If this games' version of Kyle Reese had been in the movie, he'd have blown the Terminator apart, leapt over the pieces, slam-dunked grenades into Skynet's central processing unit, and carried Sarah Connor into a future where the only "road of bones" was their honeymoon. If John Connor had had this Kyle for a father in Terminator 2, the kid wouldn't have been such a wise ass.
Of the Terminator games I have played over the years, none of them captured both the essence of the films and a fun gaming experience. I put more time than I should have into Terminator: Salvation for the Sony PlayStation 3 because I'm a fan of the franchise and the developer behind the game, the late lamented GRIN of Bionic Commando fame; plus the game awards nothing but gold trophies.

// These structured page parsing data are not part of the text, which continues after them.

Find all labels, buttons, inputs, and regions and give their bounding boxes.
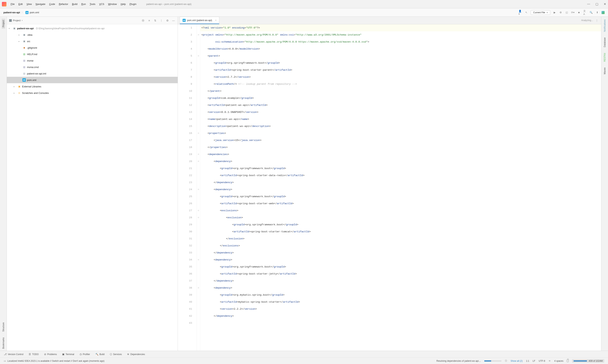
menu-code[interactable]: Code [47,2,57,6]
code-line[interactable]: <artifactId>mybatis-spring-boot-starter<… [201,299,601,305]
code-line[interactable]: <version>0.0.1-SNAPSHOT</version> [201,109,601,116]
code-line[interactable]: <relativePath/> <!-- lookup parent from … [201,80,601,88]
code-line[interactable]: </dependency> [201,277,601,284]
code-line[interactable]: <groupId>org.mybatis.spring.boot</groupI… [201,291,601,299]
code-line[interactable]: <dependency> [201,186,601,193]
eye-icon[interactable]: 👁 [549,360,551,362]
code-line[interactable]: <?xml version="1.0" encoding="UTF-8"?> [201,24,601,31]
close-tab-icon[interactable]: × [215,19,216,22]
tree-node--idea[interactable]: ▸▣.idea [7,32,178,38]
gear-icon[interactable]: ⚙ [166,19,169,22]
tree-external-libraries[interactable]: ▸▣External Libraries [7,83,178,90]
status-indent[interactable]: 4 spaces [554,360,563,362]
code-line[interactable]: <groupId>org.springframework.boot</group… [201,165,601,172]
bottom-tab-build[interactable]: 🔨Build [95,353,105,356]
code-line[interactable]: </parent> [201,88,601,95]
menu-window[interactable]: Window [106,2,119,6]
tree-node-patient-wx-api-iml[interactable]: ▤patient-wx-api.iml [7,70,178,77]
tree-scratches[interactable]: ▸◎Scratches and Consoles [7,90,178,96]
breadcrumb-file[interactable]: m pom.xml [26,11,39,14]
code-line[interactable]: </dependency> [201,179,601,186]
code-line[interactable]: <version>2.7.2</version> [201,74,601,80]
tree-node-mvnw[interactable]: ▤mvnw [7,57,178,64]
code-line[interactable]: <groupId>org.springframework.boot</group… [201,221,601,228]
menu-navigate[interactable]: Navigate [34,2,47,6]
code-line[interactable]: <groupId>org.springframework.boot</group… [201,59,601,66]
code-line[interactable]: <artifactId>spring-boot-starter-data-red… [201,172,601,179]
settings-icon[interactable]: ⬆ [595,11,599,14]
code-line[interactable]: xsi:schemaLocation="http://maven.apache.… [201,38,601,45]
code-line[interactable]: <project xmlns="http://maven.apache.org/… [201,31,601,38]
code-line[interactable]: <dependencies> [201,151,601,158]
menu-view[interactable]: View [25,2,34,6]
status-eol[interactable]: LF [532,360,535,362]
code-line[interactable]: <parent> [201,52,601,59]
lock-icon[interactable] [567,360,569,362]
tree-node-src[interactable]: ▸▣src [7,38,178,44]
status-show-all[interactable]: Show all (2) [511,360,522,362]
status-encoding[interactable]: UTF-8 [539,360,545,362]
code-line[interactable]: <dependency> [201,284,601,291]
maximize-icon[interactable]: ▢ [595,2,598,6]
minimize-icon[interactable]: — [587,2,590,6]
hammer-icon[interactable]: ↖ [525,11,528,14]
code-line[interactable]: <java.version>15</java.version> [201,137,601,144]
code-line[interactable]: <groupId>org.springframework.boot</group… [201,193,601,200]
code-line[interactable]: </dependency> [201,312,601,320]
close-icon[interactable]: ✕ [604,2,606,6]
tool-window-title[interactable]: Project ▾ [9,19,23,22]
bottom-tab-dependencies[interactable]: ≋Dependencies [127,353,145,356]
code-line[interactable]: <groupId>org.springframework.boot</group… [201,263,601,270]
bottom-tab-terminal[interactable]: ▣Terminal [62,353,74,356]
code-line[interactable]: <modelVersion>4.0.0</modelVersion> [201,45,601,52]
status-memory[interactable]: 409 of 1024M [572,359,604,363]
run-icon[interactable]: ▶ [553,11,556,14]
menu-tools[interactable]: Tools [88,2,97,6]
code-line[interactable]: </exclusions> [201,242,601,249]
code-line[interactable]: <artifactId>spring-boot-starter-web</art… [201,200,601,207]
code-line[interactable]: <description>patient-wx-api</description… [201,123,601,130]
status-cursor[interactable]: 1:1 [526,360,529,362]
menu-vcs[interactable]: VCS [97,2,106,6]
user-icon[interactable]: 👤▾ [518,11,522,14]
stripe-project[interactable]: Project [2,19,5,29]
stripe-notifications[interactable]: Notifications [603,19,606,32]
dots-icon[interactable]: ⋮ [159,19,163,22]
menu-edit[interactable]: Edit [16,2,25,6]
breadcrumb-project[interactable]: patient-wx-api [3,11,20,14]
bottom-tab-version-control[interactable]: ⎇Version Control [4,353,23,356]
editor-tab-pom[interactable]: m pom.xml (patient-wx-api) × [180,17,219,24]
bottom-tab-services[interactable]: ⬡Services [110,353,122,356]
coverage-icon[interactable]: ◱ [565,11,569,14]
cancel-progress-icon[interactable]: ⓧ [505,359,507,363]
stripe-database[interactable]: Database [603,38,606,47]
menu-run[interactable]: Run [79,2,88,6]
menu-build[interactable]: Build [70,2,79,6]
code-line[interactable]: <exclusion> [201,214,601,221]
fold-column[interactable]: ⊟⊟⊟⊟⊟⊟⊟⊟⊟⊟ [197,24,200,351]
menu-help[interactable]: Help [119,2,128,6]
profile-icon[interactable]: ⟳▾ [571,11,575,14]
stripe-maven[interactable]: Maven [603,67,606,74]
bottom-tab-profiler[interactable]: ◷Profiler [80,353,90,356]
tree-root[interactable]: ▾▣patient-wx-apiD:\DingJiaxiong\IdeaProj… [7,25,178,32]
select-opened-icon[interactable]: ⦿ [141,19,145,22]
menu-file[interactable]: File [9,2,16,6]
code-line[interactable]: <version>2.2.2</version> [201,305,601,312]
language-icon[interactable]: 文A [583,11,587,14]
hide-icon[interactable]: — [172,19,175,22]
code-line[interactable]: <name>patient-wx-api</name> [201,116,601,123]
stop-icon[interactable]: ■ [577,11,581,14]
stripe-bookmarks[interactable]: Bookmarks [2,338,5,349]
project-tree[interactable]: ▾▣patient-wx-apiD:\DingJiaxiong\IdeaProj… [7,24,178,351]
code-line[interactable]: <artifactId>spring-boot-starter-parent</… [201,66,601,74]
tree-node-pom-xml[interactable]: mpom.xml [7,77,178,83]
bottom-tab-problems[interactable]: ⊘Problems [44,353,57,356]
code-line[interactable]: <groupId>com.example</groupId> [201,95,601,102]
debug-icon[interactable]: ⚙ [559,11,562,14]
code-line[interactable]: <artifactId>spring-boot-starter-jetty</a… [201,270,601,277]
collapse-all-icon[interactable]: ⇅ [153,19,157,22]
search-icon[interactable]: 🔍 [589,11,593,14]
code-editor[interactable]: 1234567891011121314151617181920212223242… [178,24,601,351]
expand-all-icon[interactable]: ≡ [147,19,151,22]
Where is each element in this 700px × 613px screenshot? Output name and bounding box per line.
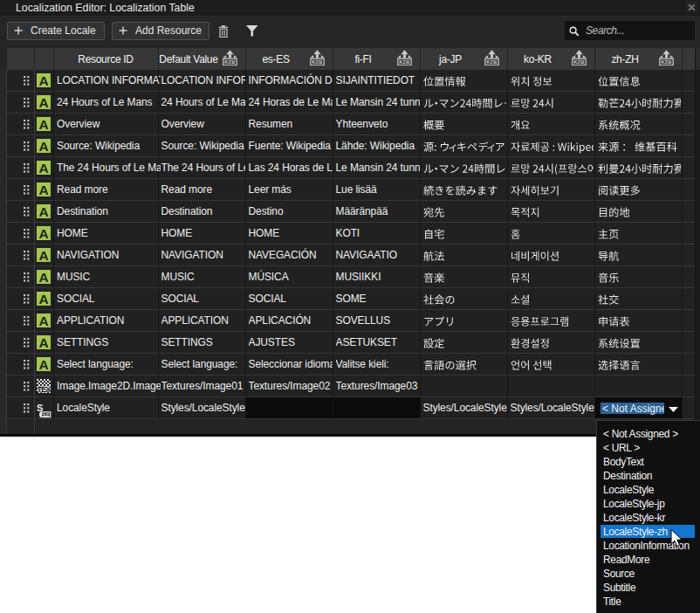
- svg-text:S: S: [37, 403, 43, 413]
- svg-text:KZB: KZB: [661, 59, 672, 65]
- svg-text:TEX: TEX: [38, 385, 51, 393]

No bronze, no silver, just gold for completing each level. Sadly, it's really not worth the effort. The game is a grim bullet-sponge shooter with little to redeem it. The strange thing is that I don't know why I own the game. I don't remember buying it and it's not the kind of game I would purposefully acquire because of its poor reputation. GRIN was already circling the drain by this point and purportedly rushed the game to shelves which explains its half-finished nature in places. I didn't review it for Kombo according to my records. It's just on my shelf without an explanation. Clearly this is Skynet meddling with time again. The futuristic AI has already erased one Terminator game from history.